Two images 15 years apart summarize the influence and evolution that Industrial Light and Magic (ILM) had in the world of cinema, the special effects company that George Lucas founded in the 1970s when he couldn’t find a company that this could incorporate tricks that Star Wars required. The first, the opening shot of this seminal Episode IV of the saga, in which a gigantic spaceship bursts through the top of the screen and finally floods it completely, to the astonishment of viewers who saw the film in theaters at the time The second, the first test, To see how the fully computer-generated T-Rex that the company’s CGI animation department had been working on for Jurassic Park (1993) looked onscreen a few seconds later. The dinosaur advances toward the audience as determinedly as the Lumière- train at the beginning of the cinema. Steven Spielberg didn’t leave scared, as viewers say of this 1896 short film, but he experienced the brief showing as an “enlightenment” because he understood that the digital image would make everything possible from then on. That’s how he tells it in Light & Magic: A Not So Distant Dream, the docuseries that Disney dedicated to the company’s history, winner of 16 Oscars and nominated for another 46; Birthplace of Pixar and the Photoshop imaging program, and the spearhead that enabled Lucas to realize his plan to digitize the entire cinematographic process, from filming to projection, including editing and sound.
The six chapters, 19 years after his last feature film, Lawrence Kasdan presents his credentials as a documentary filmmaker, beginning behind the camera as a screenwriter for The Empire Strikes Back (1980) and Raiders of The Lost Ark (1981), both by Produced by Lucas and with special effects by ILM—recounts this trajectory at a good pace, narrated by the protagonists themselves. Or, which is the same, it presents a dazzling parade of many of the most brilliant illusionists who were responsible for it, sometimes with highly developed technical exercises to design the most effective tricks and, forgive the redundancy, the ingenuity of what it has are called the magic of cinema: John Dykstra, Dennis Muren, Phil Tippett, Ken Ralston or Richard Edlund, guys who remember Lucas, when they were young and illustrious strangers, and today’s legends, Oscar collectors, masters of his, of the matte paintings, those Tromp e-l’oeil, which cinema used to fool us into believing that they were sets or real places long before chromas existed, right down to the pinpoint, extremely detailed models created by stop-motion (frame-by-frame animation). image) and even the design of special cameras to optimize the filming of tricks. The dozens of testimonials are also peppered with extensive archival images showing the flip side of wonder, the intrigue of, say, the Star Wars saga since its inception.
The set from The Mandalorian series, in an image from Light & Magic: A Dream Not So Distant, by Disney+.Lucasfilm Ltd. (Lucasfilm Ltd.)

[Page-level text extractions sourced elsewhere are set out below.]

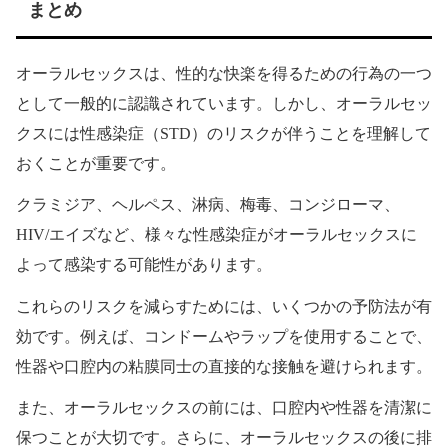
まとめ
オーラルセックスは、性的な快楽を得るための行為の一つ
として一般的に認識されています。しかし、オーラルセッ
クスには性感染症（STD）のリスクが伴うことを理解して
おくことが重要です。
クラミジア、ヘルペス、淋病、梅毒、コンジローマ、
HIV/エイズなど、様々な性感染症がオーラルセックスに
よって感染する可能性があります。
これらのリスクを減らすためには、いくつかの予防法が有
効です。例えば、コンドームやラップを使用することで、
性器や口腔内の粘膜同士の直接的な接触を避けられます。
また、オーラルセックスの前には、口腔内や性器を清潔に
保つことが大切です。さらに、オーラルセックスの後に排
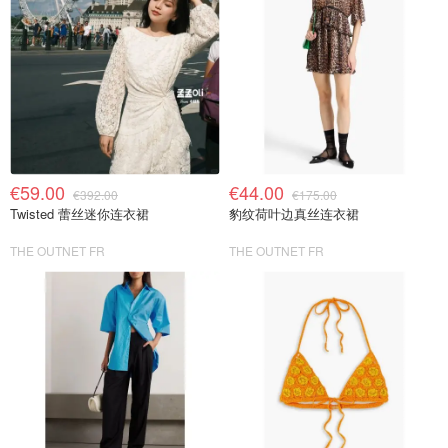
€59.00
€44.00
€392.00
€175.00
Twisted 蕾丝迷你连衣裙
豹纹荷叶边真丝连衣裙
THE OUTNET FR
THE OUTNET FR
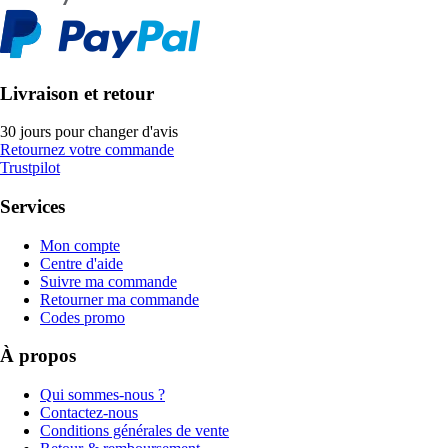
Livraison et retour
30 jours pour changer d'avis
Retournez votre commande
Trustpilot
Services
Mon compte
Centre d'aide
Suivre ma commande
Retourner ma commande
Codes promo
À propos
Qui sommes-nous ?
Contactez-nous
Conditions générales de vente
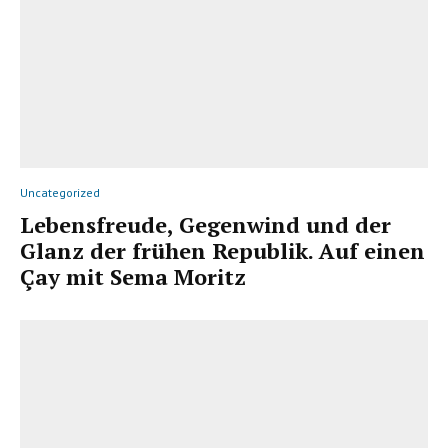
Uncategorized
Lebensfreude, Gegenwind und der
Glanz der frühen Republik. Auf einen
Çay mit Sema Moritz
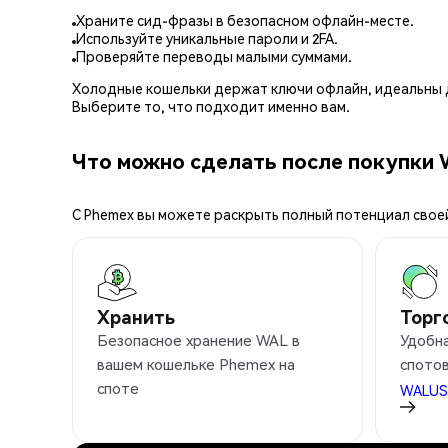
Храните сид-фразы в безопасном офлайн-месте.
Используйте уникальные пароли и 2FA.
Проверяйте переводы малыми суммами.
Холодные кошельки держат ключи офлайн, идеальны д
Выберите то, что подходит именно вам.
Что можно сделать после покупки 
С Phemex вы можете раскрыть полный потенциал свое
Хранить
Торг
Безопасное хранение WAL в
Удобна
вашем кошельке Phemex на
спотов
споте
WALU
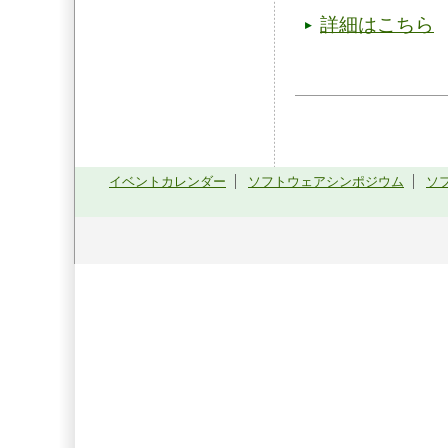
詳細はこちら
イベントカレンダー
ソフトウェアシンポジウム
ソ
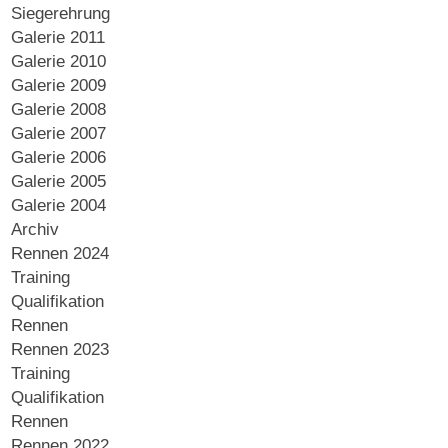
Siegerehrung
Galerie 2011
Galerie 2010
Galerie 2009
Galerie 2008
Galerie 2007
Galerie 2006
Galerie 2005
Galerie 2004
Archiv
Rennen 2024
Training
Qualifikation
Rennen
Rennen 2023
Training
Qualifikation
Rennen
Rennen 2022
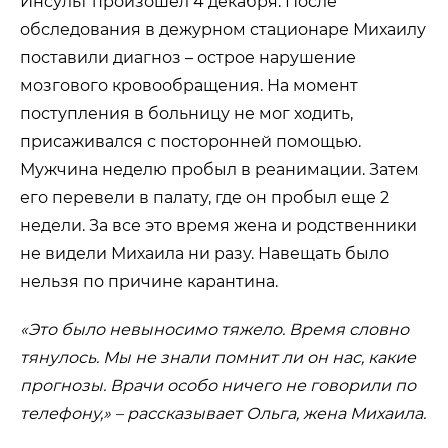
Инсульт произошел 4 декабря. После
обследования в дежурном стационаре Михаилу
поставили диагноз – острое нарушение
мозгового кровообращения. На момент
поступления в больницу не мог ходить,
присаживался с посторонней помощью.
Мужчина неделю пробыл в реанимации. Затем
его перевели в палату, где он пробыл еще 2
недели. За все это время жена и родственники
не видели Михаила ни разу. Навещать было
нельзя по причине карантина.
«Это было невыносимо тяжело. Время словно
тянулось. Мы не знали помнит ли он нас, какие
прогнозы. Врачи особо ничего не говорили по
телефону,» – рассказывает Ольга, жена Михаила.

There are catches. The documentary completely forgets about the late John Stears, the eldest – and only Oscar-winner – of Lucas’s first commitment to Star Wars. And it has limitations stemming from its nature as a self-promotional product, given that the ILM has belonged to Disney since it bought its parent company Lucasfilm from Lucas, which means, for example, that it archives on the fringes of history and tiptoes over disagreements between Lucas himself and Dykstra, the company’s first boss, and the one he fired after the first film. And while it shows how people were already working against the clock in the 1970s, it doesn’t explain that accelerating technological progress not only hasn’t stopped this trend, but also that visual effects professionals are working with more and less pressure deadlines. , as several of them denounced in an article on specialist technology website Gizmodo last month that this happens in Marvel productions also owned by Disney.

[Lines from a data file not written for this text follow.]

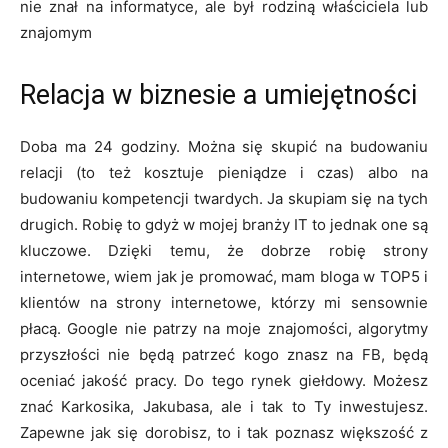
nie znał na informatyce, ale był rodziną właściciela lub
znajomym
Relacja w biznesie a umiejętności
Doba ma 24 godziny. Można się skupić na budowaniu
relacji (to też kosztuje pieniądze i czas) albo na
budowaniu kompetencji twardych. Ja skupiam się na tych
drugich. Robię to gdyż w mojej branży IT to jednak one są
kluczowe. Dzięki temu, że dobrze robię strony
internetowe, wiem jak je promować, mam bloga w TOP5 i
klientów na strony internetowe, którzy mi sensownie
płacą. Google nie patrzy na moje znajomości, algorytmy
przyszłości nie będą patrzeć kogo znasz na FB, będą
oceniać jakość pracy. Do tego rynek giełdowy. Możesz
znać Karkosika, Jakubasa, ale i tak to Ty inwestujesz.
Zapewne jak się dorobisz, to i tak poznasz większość z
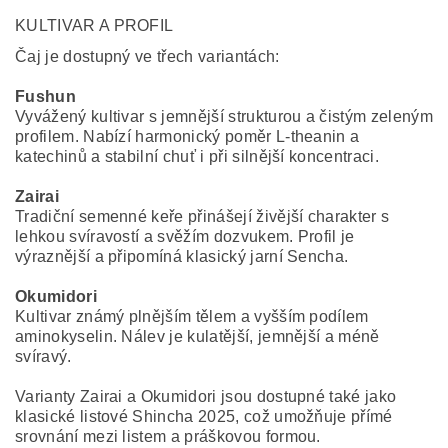
KULTIVAR A PROFIL
Čaj je dostupný ve třech variantách:
Fushun
Vyvážený kultivar s jemnější strukturou a čistým zeleným
profilem. Nabízí harmonický poměr L-theanin a
katechinů a stabilní chuť i při silnější koncentraci.
Zairai
Tradiční semenné keře přinášejí živější charakter s
lehkou svíravostí a svěžím dozvukem. Profil je
výraznější a připomíná klasický jarní Sencha.
Okumidori
Kultivar známý plnějším tělem a vyšším podílem
aminokyselin. Nálev je kulatější, jemnější a méně
svíravý.
Varianty Zairai a Okumidori jsou dostupné také jako
klasické listové Shincha 2025, což umožňuje přímé
srovnání mezi listem a práškovou formou.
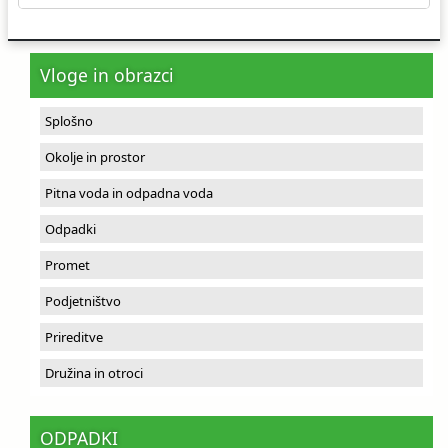
Vloge in obrazci
Splošno
Okolje in prostor
Pitna voda in odpadna voda
Odpadki
Promet
Podjetništvo
Prireditve
Družina in otroci
ODPADKI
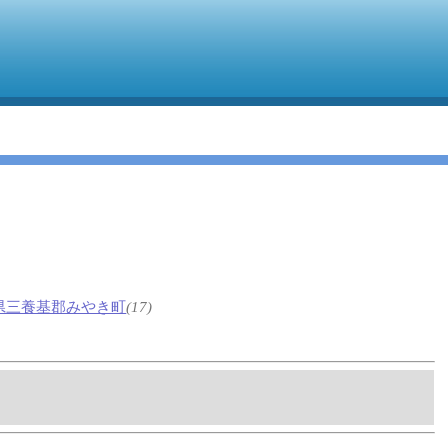
県三養基郡みやき町
(17)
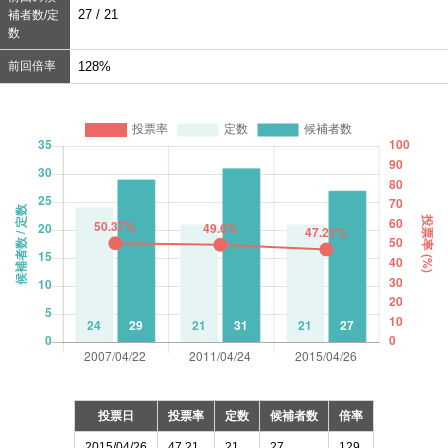
27 / 21
補者数/定
数
前回倍率
128%
投票日
投票率
定数
候補者数
倍率
2015/04/26
47.21
21
27
129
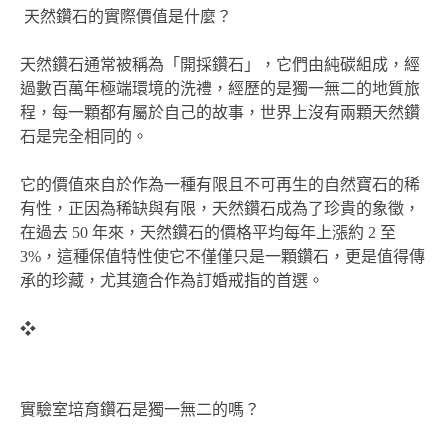
天然鑽石的實際價值是什麼？
天然鑽石通常被稱為「開採鑽石」，它們由純碳組成，經
過數百萬年極端環境的洗禮，經歷的是獨一無二的地質旅
程，每一顆都有屬於自己的故事，世界上沒有兩顆天然鑽
石是完全相同的。
它的價值來自於作為一種有限且不可再生的自然寶石的稀
有性，正因為稀缺與有限，天然鑽石成為了珍貴的象徵，
在過去 50 年來，天然鑽石的價格平均每年上漲約 2 至
3%，這種保值特性使它不僅僅只是一顆鑽石，更是值得傳
承的珍藏，尤其適合作為訂婚戒指的首選。
❖
實驗室培育鑽石是獨一無二的嗎？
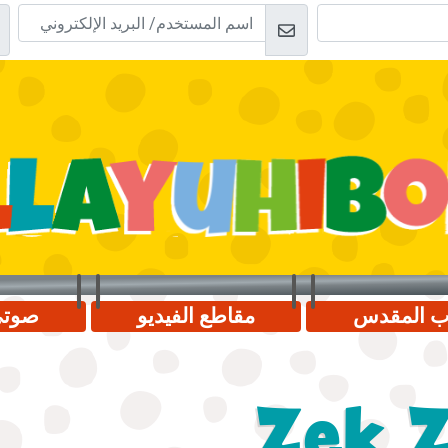
اب المقدس
مقاطع الفيديو
صوت
Zek Z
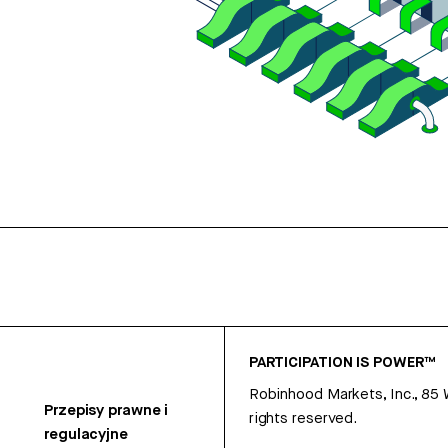
PARTICIPATION IS POWER™
Robinhood Markets, Inc., 85
Przepisy prawne i
rights reserved.
regulacyjne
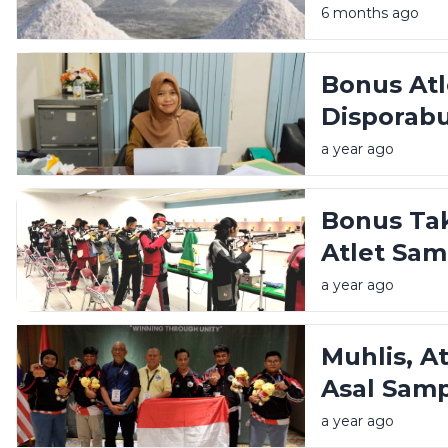
Produksi 
6 months ago
Bonus At
Disporab
Hibah Ta
a year ago
Bonus Ta
Atlet Sa
a year ago
Muhlis, A
Asal Samp
SEA Deaf
a year ago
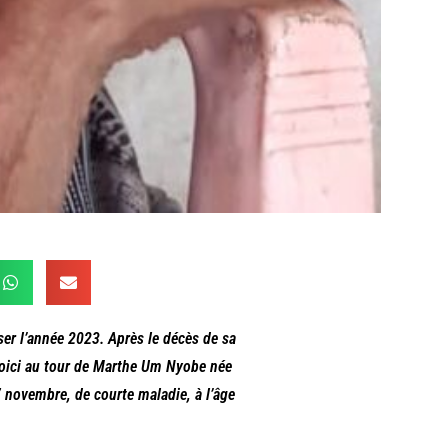
r l’année 2023. Après le décès de sa
oici au tour de Marthe Um Nyobe née
7 novembre, de courte maladie, à l’âge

But even with those flaws, Light & Magic, available on Disney+, is revealing. The archival footage, these making-of fragments full of detail, at times convey an immediacy similar to Get Back, Peter Jackson’s amazing documentary about the Beatles, and also the emotion that emanates from looking at images that show them to a group of brilliant people, in many cases friends who work hard, doing what they do best, working side by side to create something unique. Kasdan also seems to want to apply the motto repeated by his protagonists: that the visual effects must be at the service of the script and not the other way around.
Phil Tippet presenting “Light & Magic: A Dream Not So Distant” at the annual Star Wars Convention on May 27, 2022 in Anaheim, California. Jesse Grant (Getty Images for Disney)
So yes, we do see the magic being made, but most of all there is a good story full of rich and well-rounded characters. Most touching is Tippett, the great master of stop-motion who suffers from bipolarity and has devoted decades to a job others would find boring, but which not only excites him but saves him from suicide when he discovers that T – Digital Rex, that his art is obsolete before the power of CGI. “I feel extinct,” he told Spielberg in shock. “That’s a great line, I’ll put it in the film,” the director replied. And then I’ll help him retrain. At 71, Tippett is still working.